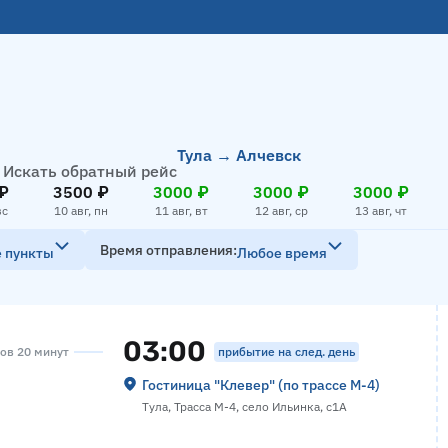
Тула → Алчевск
Искать обратный рейс
₽
3500 ₽
3000 ₽
3000 ₽
3000 ₽
вс
10 авг, пн
11 авг, вт
12 авг, ср
13 авг, чт
Время отправления
е пункты
Любое время
03:00
прибытие на след. день
сов 20 минут
Гостиница "Клевер" (по трассе М-4)
Тула, Трасса М-4, село Ильинка, с1А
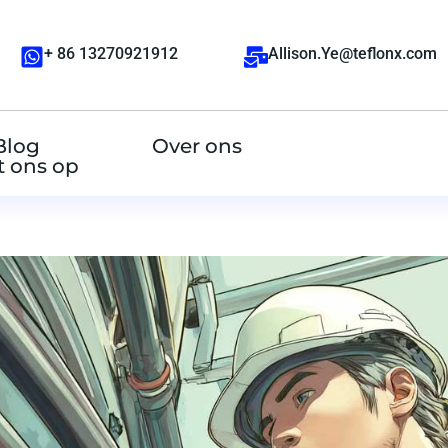
+ 86 13270921912
Allison.Ye@teflonx.com
Blog
Over ons
 ons op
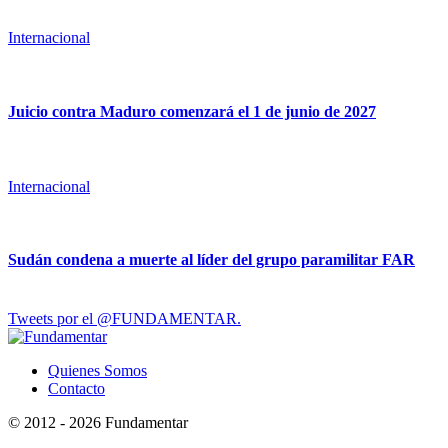
Internacional
Juicio contra Maduro comenzará el 1 de junio de 2027
Internacional
Sudán condena a muerte al líder del grupo paramilitar FAR
Tweets por el @FUNDAMENTAR.
Quienes Somos
Contacto
© 2012 - 2026 Fundamentar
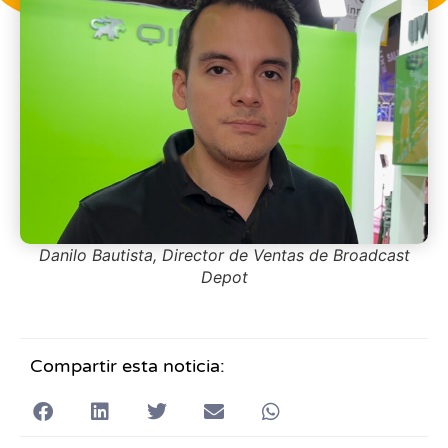
Danilo Bautista, Director de Ventas de Broadcast
Depot
Compartir esta noticia:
====
_EXERCISE PROMPT_
Without copying the pictures, transcribe the entries exactly.

_TASK RESPONSE_
Тула → Алчевск
Искать обратный рейс
₽
3500 ₽
3000 ₽
3000 ₽
3000 ₽
вс
10 авг, пн
11 авг, вт
12 авг, ср
13 авг, чт
Время отправления
е пункты
Любое время
03:00
прибытие на след. день
сов 20 минут
Гостиница "Клевер" (по трассе М-4)
Тула, Трасса М-4, село Ильинка, с1А
+ 86 13270921912
Allison.Ye@teflonx.com
Blog
Over ons
 ons op
Internacional
Juicio contra Maduro comenzará el 1 de junio de 2027
Internacional
Sudán condena a muerte al líder del grupo paramilitar FAR
Tweets por el @FUNDAMENTAR.
Quienes Somos
Contacto
© 2012 - 2026 Fundamentar
Danilo Bautista, Director de Ventas de Broadcast
Depot
Compartir esta noticia:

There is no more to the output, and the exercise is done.